David Reynoso

Ph.D. in Aerospace Engineering
David Reynoso

I was born and raised in Oak Cliff, Texas, and my dad does air conditioning. He would take me to work with him when I was younger. I mean, he'd be in attics, in restaurants—commercial, residential, everything. There were just a couple things I really picked up.

The first thing I picked up is that anytime he was helping people with something the people were really thankful for our help. They offered us free food, or they'd invite our family to eat. I saw that engineering can be used to help people.

I saw my father problem-solve and diagnose a problem in the air conditioning unit. He said, "Yeah, someone else thought it was this, but they didn't see this or that, and I did." And it was very simple. Me being a 10 to 14-year-old kid I thought "Oh, this is so much work! Everything's so heavy." It just really inspired me to pursue engineering in the first place.

I already had a loving nature for math in general. When I was younger, I went to speech therapy, so my communication skills weren’t good. My mom would ask me how school went, and words wouldn’t come out—just random stuff. So for the longest time, she and I would just go back and forth with times tables. Even on road trips, she’d throw random math problems at me to keep me entertained.

These two things together made me really want to pursue engineering. And the last thing I’ll add is seeing my dad working in the sun in extreme conditions—especially in the Texas heat.

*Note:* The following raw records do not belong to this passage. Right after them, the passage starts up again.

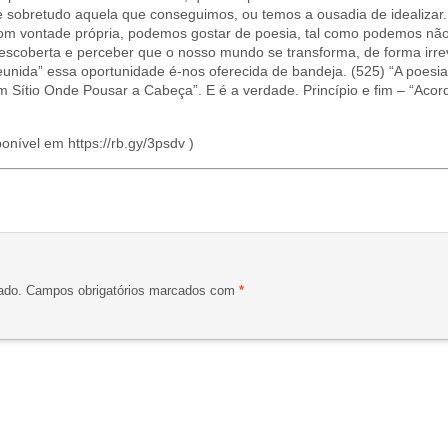
sobretudo aquela que conseguimos, ou temos a ousadia de idealizar. 
om vontade própria, podemos gostar de poesia, tal como podemos nã
descoberta e perceber que o nosso mundo se transforma, de forma irr
reunida” essa oportunidade é-nos oferecida de bandeja. (525) “A poesi
Sítio Onde Pousar a Cabeça”. E é a verdade. Princípio e fim – “Acordo
ponível em https://rb.gy/3psdv )
ado.
Campos obrigatórios marcados com
*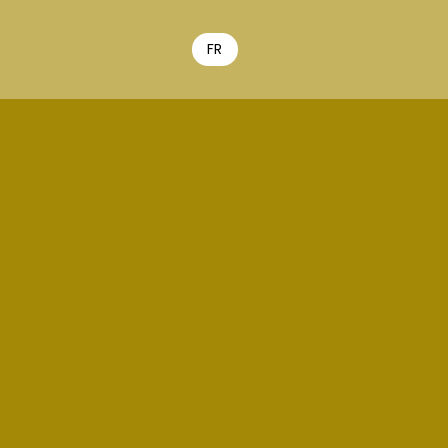
FR
EN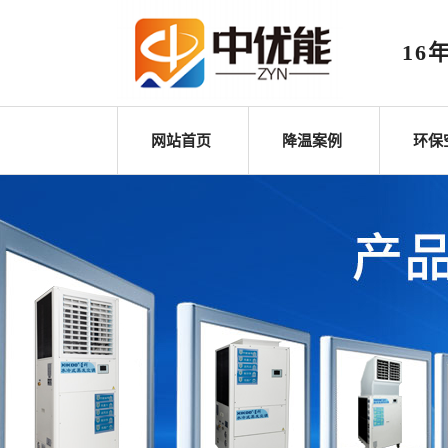
16
网站首页
降温案例
环保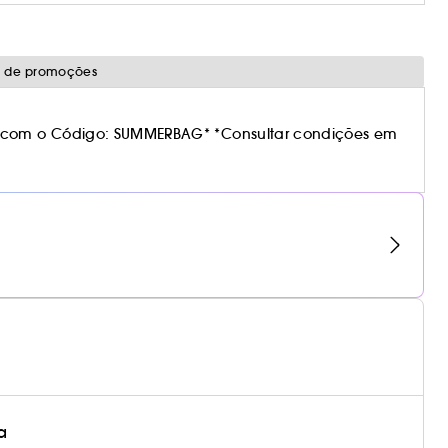
o de promoções
 com o Código: SUMMERBAG* *Consultar condições em
a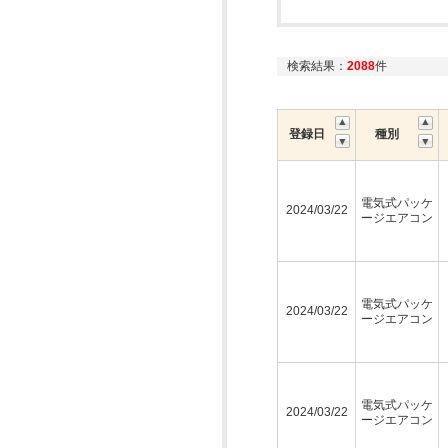
検索結果：
2088
件
登録日
種別
電気式パッケ
2024/03/22
ージエアコン
電気式パッケ
2024/03/22
ージエアコン
電気式パッケ
2024/03/22
ージエアコン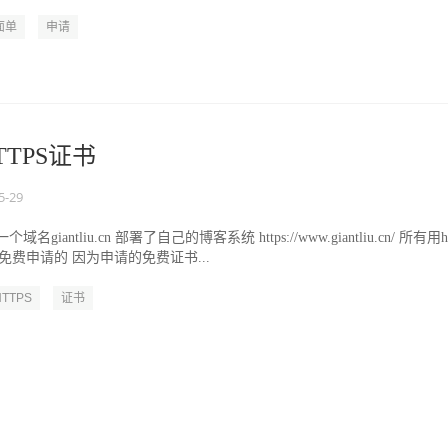
快递、申通...
面单
申请
TPS证书
5-29
iantliu.cn 部署了自己的博客系统 https://www.giantliu.cn/ 所有用ht
rypt免费申请的 因为申请的免费证书...
HTTPS
证书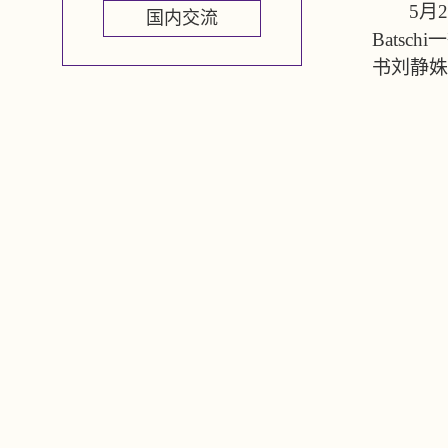
5
月
2
国内交流
Batschi
一
书刘静姝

I thought to myself, “I want to pursue this field while working in an office.” And one day, maybe I could hire my dad to work in an office instead of being outside.

That’s how I really got into the field; it’s engraved into my background. But what keeps me excited is how much it has changed in just a few years. Even from a technology standpoint, I can only imagine the growth from when I was younger in the early 2000s to now—and what that could mean 25 or 50 years from now. And I want to be a part of that. Aerospace engineering is the field that pushes that boundary.

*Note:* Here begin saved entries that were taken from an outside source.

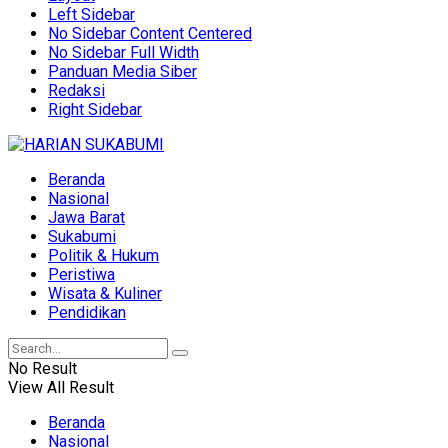
Left Sidebar
No Sidebar Content Centered
No Sidebar Full Width
Panduan Media Siber
Redaksi
Right Sidebar
Beranda
Nasional
Jawa Barat
Sukabumi
Politik & Hukum
Peristiwa
Wisata & Kuliner
Pendidikan
No Result
View All Result
Beranda
Nasional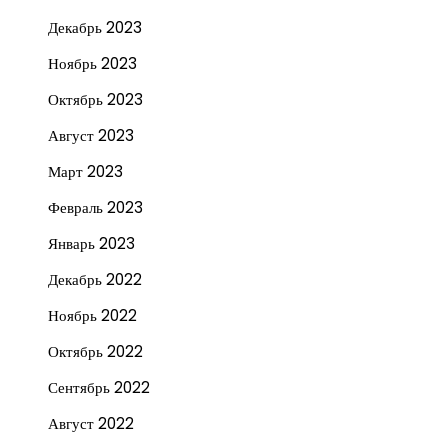
Декабрь 2023
Ноябрь 2023
Октябрь 2023
Август 2023
Март 2023
Февраль 2023
Январь 2023
Декабрь 2022
Ноябрь 2022
Октябрь 2022
Сентябрь 2022
Август 2022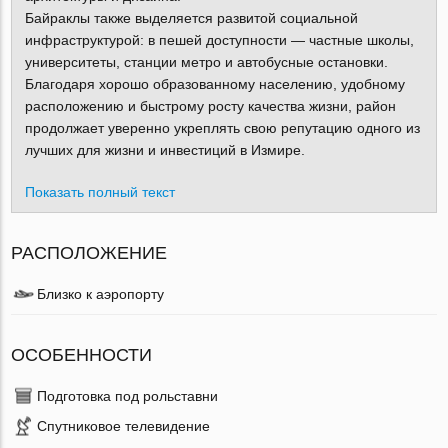
Байраклы также выделяется развитой социальной
инфраструктурой: в пешей доступности — частные школы,
университеты, станции метро и автобусные остановки.
Благодаря хорошо образованному населению, удобному
расположению и быстрому росту качества жизни, район
продолжает уверенно укреплять свою репутацию одного из
лучших для жизни и инвестиций в Измире.
Показать полный текст
РАСПОЛОЖЕНИЕ
Близко к аэропорту
ОСОБЕННОСТИ
Подготовка под рольставни
Спутниковое телевидение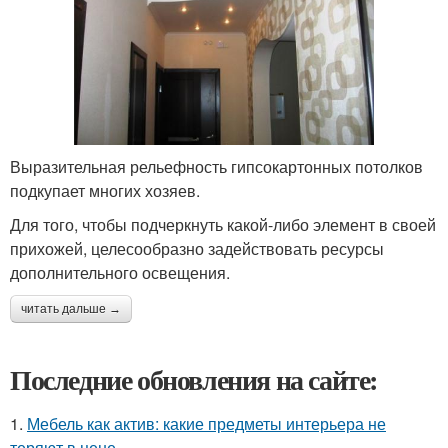
Выразительная рельефность гипсокартонных потолков
подкупает многих хозяев.
Для того, чтобы подчеркнуть какой-либо элемент в своей
прихожей, целесообразно задействовать ресурсы
дополнительного освещения.
читать дальше →
Последние обновления на сайте:
1.
Мебель как актив: какие предметы интерьера не
теряют в цене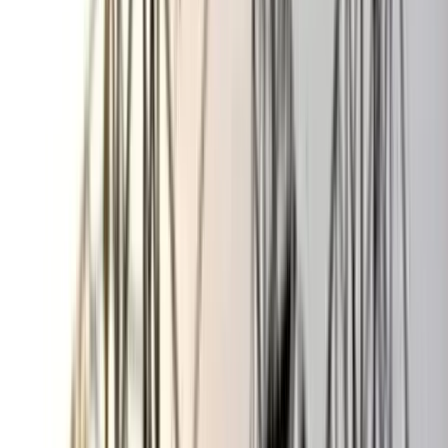
বঙ্গোপসাগরে জেলের জালে ধরা
পড়ল 'হলুদ সোনালি বাটা'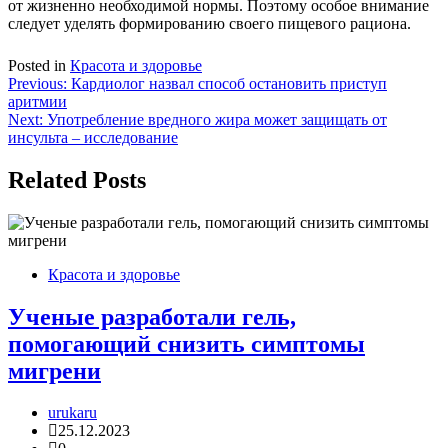
от жизненно необходимой нормы. Поэтому особое внимание
следует уделять формированию своего пищевого рациона.
Posted in
Красота и здоровье
Навигация
Previous:
Кардиолог назвал способ остановить приступ
аритмии
по
Next:
Употребление вредного жира может защищать от
записям
инсульта – исследование
Related Posts
Красота и здоровье
Ученые разработали гель,
помогающий снизить симптомы
мигрени
urukaru
25.12.2023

Most of my work is focused on a proposal our advisor put through—that's what I've been assigned to. For the past year, I've been using fringe analysis to detect fatigue. Fringe analysis is a modern method for studying ultrasound wave reflections. A laser excites one side of the dog bone sample, while a sensor on the other side picks up and measures the waves. As the waves travel back and forth, they interfere with each other—building up but also canceling out.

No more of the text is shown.